Used in the Crimea War, the orginal gun was triggered from what was then Bidston Observatory in 1867.

It continued to be used for decades until modern timekeeping equipment made it unnecessary and was last fired on July 18, 1969.

Among those attending today's 50th anniversary commemoration was Syvlia Asquith, 89, from Upton, a former scientific officer (pictured, below) who was in charge of the meteorological team at Bidston Observatory and was last person to fire the gun on July 18, 1969.

Wirral Globe:

Wirral Globe:

Sylvia (pictured with member of 103 Regiment Royal artillery) told the Globe: "It was nice to see so many people interested in the gun and remembering that people used to set their watches by it.

"It was a really good time piece when you heard the One O'Clock Gun.

"Now it is a happy memory.

"It would to be lovely to hear the gun go off again."

The cannon now stands on the quayside at Merseyside Maritime Museum in Liverpool, although its emplacement remains with a replica cannon.

Wirral Globe:

Members of 103 Regiment Royal Artillery stand by the field gun (picture: Craig Manning)

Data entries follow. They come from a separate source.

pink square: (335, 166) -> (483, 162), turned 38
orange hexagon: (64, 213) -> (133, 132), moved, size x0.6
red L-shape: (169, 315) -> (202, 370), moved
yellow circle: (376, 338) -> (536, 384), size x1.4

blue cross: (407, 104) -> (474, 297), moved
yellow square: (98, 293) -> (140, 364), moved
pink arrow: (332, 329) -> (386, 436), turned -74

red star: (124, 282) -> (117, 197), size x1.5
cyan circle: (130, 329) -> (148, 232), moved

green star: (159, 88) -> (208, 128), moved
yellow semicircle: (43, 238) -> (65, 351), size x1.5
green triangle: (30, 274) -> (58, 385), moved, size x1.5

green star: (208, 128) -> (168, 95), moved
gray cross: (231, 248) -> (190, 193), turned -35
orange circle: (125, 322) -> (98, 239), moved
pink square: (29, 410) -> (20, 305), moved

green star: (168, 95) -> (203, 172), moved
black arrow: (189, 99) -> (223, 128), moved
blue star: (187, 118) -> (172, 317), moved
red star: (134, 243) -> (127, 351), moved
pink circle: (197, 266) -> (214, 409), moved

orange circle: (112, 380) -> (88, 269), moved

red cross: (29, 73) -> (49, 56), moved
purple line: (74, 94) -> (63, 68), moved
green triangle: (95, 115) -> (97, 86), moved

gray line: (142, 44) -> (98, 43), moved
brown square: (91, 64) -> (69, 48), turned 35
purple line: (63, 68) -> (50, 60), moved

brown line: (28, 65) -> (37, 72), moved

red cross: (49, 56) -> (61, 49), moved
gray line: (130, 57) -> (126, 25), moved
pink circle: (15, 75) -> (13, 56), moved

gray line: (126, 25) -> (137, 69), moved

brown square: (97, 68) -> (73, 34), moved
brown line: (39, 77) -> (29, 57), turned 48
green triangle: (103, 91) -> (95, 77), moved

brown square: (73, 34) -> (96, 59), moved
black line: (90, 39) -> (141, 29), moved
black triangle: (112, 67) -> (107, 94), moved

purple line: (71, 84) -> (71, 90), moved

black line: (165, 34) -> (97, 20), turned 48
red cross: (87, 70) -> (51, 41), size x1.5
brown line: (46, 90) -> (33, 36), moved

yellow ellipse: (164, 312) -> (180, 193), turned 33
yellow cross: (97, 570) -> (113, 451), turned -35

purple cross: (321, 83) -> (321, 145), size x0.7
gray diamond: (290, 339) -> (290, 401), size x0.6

It follows a campaign by former seafarer Russ Mundy to see the cannon, which used to be fired daily to allow ships chronometers, people and businesses within the port to set their timepieces accurately, fired once again.

Mr Mundy, 74, a retired marine surveyor from Rock Ferry now living in Oxton, told the Globe: "We worked at the campaign for two years. It was a labour of love but, consequently it came to fruition, I'm pleased to say.

"I'm ex-merchant navy and ex-Royal Navy reserve and became a marine surveyor, Lloyds agent out of Liverpool so have always been involved with the sea.

"I'm so pleased to hear the One O'Clock Gun go off today and to have met Sylvia, who was last person to fire the gun in 1969; it really is the icing on the cake for me."

Wirral Globe:

Members of the public gather at Woodside Ferry Village to watch the commemorative firing

Reflecting on the gun's one-time influence on eveyday community life, Mr Mundy continued: "There are a lot of people who will remember this gun being fired every day.

"It played a significant part of people's day-to-day lives on both sides of the River.

"I felt that this tradition should be re-instated as there are many memories of hearing the sound of the One O'clock Gun being fired daily.

"During my school years, for example, the sound of the gun reverberated across the river from Morpeth Dock – we all knew we had to be back in school before the gun went off or we'd be in trouble."

Wirral Globe:

Members of 103 Regiment involved in today's 50th anniversary commemoration at Woodside.

Major John Young, of 103 Regiment Royal Artillery in Prescot, helped arrange the firing of the gun to mark the anniversary.

He told the Globe: "We were approached some time ago and asked if we could do something to commemorate the 50th point of 50th year.

"It's been quite emotional for some people and, certainly, for Sylvia, great to hear it again.

"The lads have done the Royal Regimental Artillery proud and it was quite a pleasure to fire the last round.

"It's good to commemorate and keep the army in the public eye, because we do a service."

Looking to the future, Major Young continued: "We could fire it annually, and I was speaking with Wirral Council about this a few weeks ago with the view to doing something, possibly to commemorate armed forces day once a year.

"We couldn't make a commitment to firing it daily, perhaps annually."